Tired of vain efforts, the family took a drastic measure: they imprisoned him in the tower of the castle of Roccasecca, in order to keep him imprisoned until he gave up his vocation. In complete solitude, the saint spent almost two years there, which were used for a deepening in the ways of contemplation and study. The Dominican friars accompanied him spiritually with their prayers and sent him books and new habits that came into his hands through his sisters.
As time passed and the young prisoner was not discouraged, so his brothers – instigated by Satan – set up an execrable plan: they sent a girl of loose habits to the tower to make him fall into sin. But Saint Thomas had long since solidified himself in the practice of all the virtues, and would not allow himself to be dragged down. Seeing that corrupt woman approaching, he took a burning firebrand from the fireplace and with it defended himself against the infamous temptress who fled in terror to save her own skin.
What an outstanding victory against the enemy of salvation!

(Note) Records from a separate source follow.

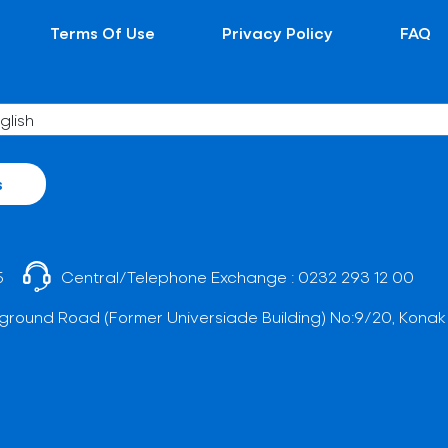
Terms Of Use
Privacy Policy
FAQ
s
5
Central/Telephone Exchange :
0232 293 12 00
ground Road (Former Universiade Building) No:9/20, Konak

Recognizing in this episode divine intervention, Saint Thomas drew a cross on the wall with the same burning firebrand, knelt down and renewed his promise of chastity. Pleased by this act of fidelity, the Lord and his Mother sent him into a sleep, during which two angels bound him with a heavenly cord, saying: “We have come from God to confer on you the gift of perpetual virginity, which from now on shall be irrevocable.
Never again did St Thomas suffer any temptation of concupiscence or pride. The title of Angelic Doctor was given to him not only for having transmitted the highest doctrine, but also for having resembled in everything the most pure spirits who contemplate the face of God.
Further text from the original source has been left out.